A former senior finance manager at Oracle Corp raised a lawsuit against the company on Wednesday after alleging that she was fired as a result of complaining about improper account practices at the groups cloud services division.
Shares of Oracle fell about 2.6 percent to $39.23 in after-hours trading.
The lawsuit which was filed in U.S. District Court in San Francisco said that former executive, Svetlana Blackburn, was accusing senior management at the business of pushing her to “fit square data into round holes” improving Oracle Cloud Services’ results.
In response a spokeswoman for Oracle, Deborah Hellinger said:
“We don’t agree with the allegations and intend to vigorously defend the matter.”
According to the former employee, management told her to add millions in accruals for expected future business “with no concrete or foreseeable billing to support the numbers,” while executives senior to herself would also add accruals themselves.
Oracle faces tough competition from cloud computing products, which are basically software in data centers and not like their legacy software products connected to users’ computers. Currently legacy products are a major contributor to Oracle’s earnings and it is attempting to diversify.
During the previous quarter Oracle’s on-premises software sales dropped slightly compared to the prior year however earned the business $6.35 billion in revenue, 70 percent of its total revenue. Compared cloud revenue generated $735 million, just 8 percent of revenue but growing by 40percent on the previous year.
The California headquartered company has faced significant pressure from smaller rivals who specialise in cloud products such as Salesforce.com Inc.
Oracle has heavily invested in its cloud division during the last few years with a mission to gain a significant portion of the cloud marketplace.
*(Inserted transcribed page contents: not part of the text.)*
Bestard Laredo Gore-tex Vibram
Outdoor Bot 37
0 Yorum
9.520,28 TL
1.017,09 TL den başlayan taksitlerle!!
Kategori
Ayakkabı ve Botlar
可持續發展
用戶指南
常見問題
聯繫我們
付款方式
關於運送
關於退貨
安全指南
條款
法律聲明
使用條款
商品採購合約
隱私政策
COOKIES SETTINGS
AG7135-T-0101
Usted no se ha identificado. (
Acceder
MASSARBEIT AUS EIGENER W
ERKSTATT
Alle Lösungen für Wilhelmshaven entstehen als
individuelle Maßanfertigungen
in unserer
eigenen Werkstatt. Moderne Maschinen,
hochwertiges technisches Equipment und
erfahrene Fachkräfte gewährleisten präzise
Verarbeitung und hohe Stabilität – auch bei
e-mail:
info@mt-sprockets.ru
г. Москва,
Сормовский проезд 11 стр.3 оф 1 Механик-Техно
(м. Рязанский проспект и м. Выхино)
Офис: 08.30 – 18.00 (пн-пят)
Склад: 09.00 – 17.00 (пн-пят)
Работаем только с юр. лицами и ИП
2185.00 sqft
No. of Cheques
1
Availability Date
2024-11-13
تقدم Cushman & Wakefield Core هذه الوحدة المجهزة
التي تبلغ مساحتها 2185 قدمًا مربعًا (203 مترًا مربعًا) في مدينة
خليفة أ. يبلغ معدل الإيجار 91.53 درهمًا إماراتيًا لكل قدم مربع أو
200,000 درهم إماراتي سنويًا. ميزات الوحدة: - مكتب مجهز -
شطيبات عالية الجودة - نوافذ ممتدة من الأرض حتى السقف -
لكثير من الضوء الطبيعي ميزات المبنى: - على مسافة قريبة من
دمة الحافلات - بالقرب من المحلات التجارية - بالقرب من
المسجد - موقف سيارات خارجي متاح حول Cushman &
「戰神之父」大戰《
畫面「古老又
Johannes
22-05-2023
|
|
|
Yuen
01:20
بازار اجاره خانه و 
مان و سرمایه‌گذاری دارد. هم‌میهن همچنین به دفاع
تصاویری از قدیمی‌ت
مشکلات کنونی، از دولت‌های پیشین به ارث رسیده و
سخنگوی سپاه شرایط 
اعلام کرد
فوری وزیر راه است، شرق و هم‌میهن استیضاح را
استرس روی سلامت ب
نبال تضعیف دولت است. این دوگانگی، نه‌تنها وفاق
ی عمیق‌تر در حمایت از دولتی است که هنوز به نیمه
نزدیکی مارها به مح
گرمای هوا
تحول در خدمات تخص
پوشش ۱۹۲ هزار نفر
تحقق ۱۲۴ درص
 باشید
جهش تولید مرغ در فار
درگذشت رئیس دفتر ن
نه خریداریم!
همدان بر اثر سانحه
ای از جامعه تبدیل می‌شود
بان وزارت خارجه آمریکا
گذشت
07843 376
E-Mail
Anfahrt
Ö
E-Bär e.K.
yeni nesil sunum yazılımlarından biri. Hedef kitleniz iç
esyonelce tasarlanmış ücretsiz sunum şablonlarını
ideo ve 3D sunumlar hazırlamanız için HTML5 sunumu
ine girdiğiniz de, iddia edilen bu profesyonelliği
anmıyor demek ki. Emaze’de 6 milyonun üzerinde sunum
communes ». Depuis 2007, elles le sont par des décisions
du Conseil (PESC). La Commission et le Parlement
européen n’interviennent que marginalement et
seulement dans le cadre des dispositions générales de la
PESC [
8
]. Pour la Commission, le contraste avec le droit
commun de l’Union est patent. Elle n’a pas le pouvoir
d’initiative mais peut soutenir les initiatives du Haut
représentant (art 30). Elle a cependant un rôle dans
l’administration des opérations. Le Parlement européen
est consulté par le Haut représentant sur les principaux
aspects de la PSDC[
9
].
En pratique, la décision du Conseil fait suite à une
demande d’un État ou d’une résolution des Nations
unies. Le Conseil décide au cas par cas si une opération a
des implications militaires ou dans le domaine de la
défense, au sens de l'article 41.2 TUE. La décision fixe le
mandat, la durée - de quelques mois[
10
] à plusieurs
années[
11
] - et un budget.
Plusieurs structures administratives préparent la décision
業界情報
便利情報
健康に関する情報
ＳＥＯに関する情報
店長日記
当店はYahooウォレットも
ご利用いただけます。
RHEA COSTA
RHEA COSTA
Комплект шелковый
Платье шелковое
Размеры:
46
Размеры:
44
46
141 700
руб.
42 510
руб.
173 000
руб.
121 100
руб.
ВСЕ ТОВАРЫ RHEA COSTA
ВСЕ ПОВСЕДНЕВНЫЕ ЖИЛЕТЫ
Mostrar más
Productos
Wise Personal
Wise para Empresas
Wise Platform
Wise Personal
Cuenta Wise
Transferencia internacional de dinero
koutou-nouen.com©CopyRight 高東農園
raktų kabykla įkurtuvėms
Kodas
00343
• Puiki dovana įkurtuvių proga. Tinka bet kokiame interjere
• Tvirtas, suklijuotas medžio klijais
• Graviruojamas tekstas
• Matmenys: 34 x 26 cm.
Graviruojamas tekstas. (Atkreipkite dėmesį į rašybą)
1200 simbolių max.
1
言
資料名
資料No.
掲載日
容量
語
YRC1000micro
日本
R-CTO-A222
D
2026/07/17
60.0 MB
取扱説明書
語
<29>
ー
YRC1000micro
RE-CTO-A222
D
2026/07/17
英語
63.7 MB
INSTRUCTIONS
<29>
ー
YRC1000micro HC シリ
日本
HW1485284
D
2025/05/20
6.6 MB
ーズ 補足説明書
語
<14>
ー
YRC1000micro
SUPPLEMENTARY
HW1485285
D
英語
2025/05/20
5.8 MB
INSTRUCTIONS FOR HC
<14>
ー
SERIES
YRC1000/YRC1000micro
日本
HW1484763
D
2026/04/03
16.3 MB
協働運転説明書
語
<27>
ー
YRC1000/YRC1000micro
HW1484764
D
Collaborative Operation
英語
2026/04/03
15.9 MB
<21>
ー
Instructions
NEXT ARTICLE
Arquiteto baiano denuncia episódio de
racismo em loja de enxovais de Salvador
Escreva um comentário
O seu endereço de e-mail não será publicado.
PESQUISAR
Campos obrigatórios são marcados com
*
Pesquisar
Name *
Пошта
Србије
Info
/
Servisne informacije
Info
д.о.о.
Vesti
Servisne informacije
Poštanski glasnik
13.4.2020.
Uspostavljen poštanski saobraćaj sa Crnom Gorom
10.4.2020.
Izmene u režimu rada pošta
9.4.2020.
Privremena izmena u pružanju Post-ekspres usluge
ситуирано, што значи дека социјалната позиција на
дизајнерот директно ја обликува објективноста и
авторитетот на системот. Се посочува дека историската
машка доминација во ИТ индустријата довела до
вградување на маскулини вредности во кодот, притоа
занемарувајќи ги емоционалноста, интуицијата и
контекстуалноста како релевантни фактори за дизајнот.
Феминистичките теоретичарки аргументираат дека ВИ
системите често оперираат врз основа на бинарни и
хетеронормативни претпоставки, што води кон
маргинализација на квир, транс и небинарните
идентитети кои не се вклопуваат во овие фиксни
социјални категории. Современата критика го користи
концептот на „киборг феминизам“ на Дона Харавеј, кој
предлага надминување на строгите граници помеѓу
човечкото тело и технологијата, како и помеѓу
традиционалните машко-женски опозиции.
Safra Catz, co-chief executive of Oracle has stated in March that its cloud division is in a “hyper-growth phase.”
Blackburn lost her job at the business on October 15, 2015, just a month after her alleged disagreement with her managements accounting practices and two months following a positive performance review.
She stated that the company viewed her as “more of a roadblock than a team player who would blindly generate financial reports using improper bases in order to justify the bottom lines that her superiors demanded to see.”